The expansion of USRAP access reportedly covers Afghans who worked with the Americans as contractors’ employees and locally-employed staff. Those employees include interpreters who do not meet SIV qualifications because they did not directly work for the U.S. government or failed to hold government jobs long enough to be eligible for special visas.

Biden officials expanded the refugee program to cover current and former employees of U.S.-based news outlets, Afghans who worked for American government-funded programs or projects backed by United States grants and cooperative agreements, and people employed by American-based aid groups.

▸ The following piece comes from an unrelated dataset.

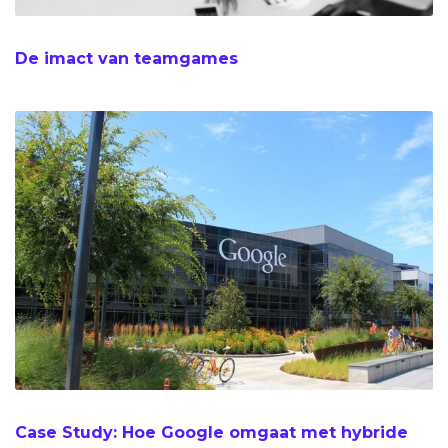
De imact van teamgames
Case Study: Hoe Google omgaat met hybride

It will cover current and former staff of the U.S. and NATO operations who did not qualify before.

A United States agency or the most senior U.S. citizen employee at an America-based media outlet or nongovernmental organization (NGOs) must nominate the applicant to benefit from the expansion.

Initially, the Biden administration asserted that his administration had chosen American facilities outside the continental United States and at unidentified third countries to host about 4,000 Afghans with pending SIV applications and their family members who wanted to wait for their visas outside their country.

However, the Biden administration has been struggling to find third countries to take in Afghans waiting for the SIV process, which has forced some applicants to wait for years.

President Biden changed his mind and decided to allow some Afghans far along in the SIV process to evacuate to the continental U.S., after all, temporarily.

“A group of 700 Afghans who worked for the U.S. government and roughly 1,800 family members fleeing the Taliban’s advance are being housed at Fort Lee, south of Richmond, where they’ll wait before being resettled elsewhere,” the Army Times reported last week.

The Biden administration and Democrats in Congress are also scrambling to expand the SIV program to more Afghans and now the U.S. refugee program. Critics blame Biden’s poor withdrawal planning for leaving a “mass evacuation” of vulnerable Afghans who aided the U.S. as the only option.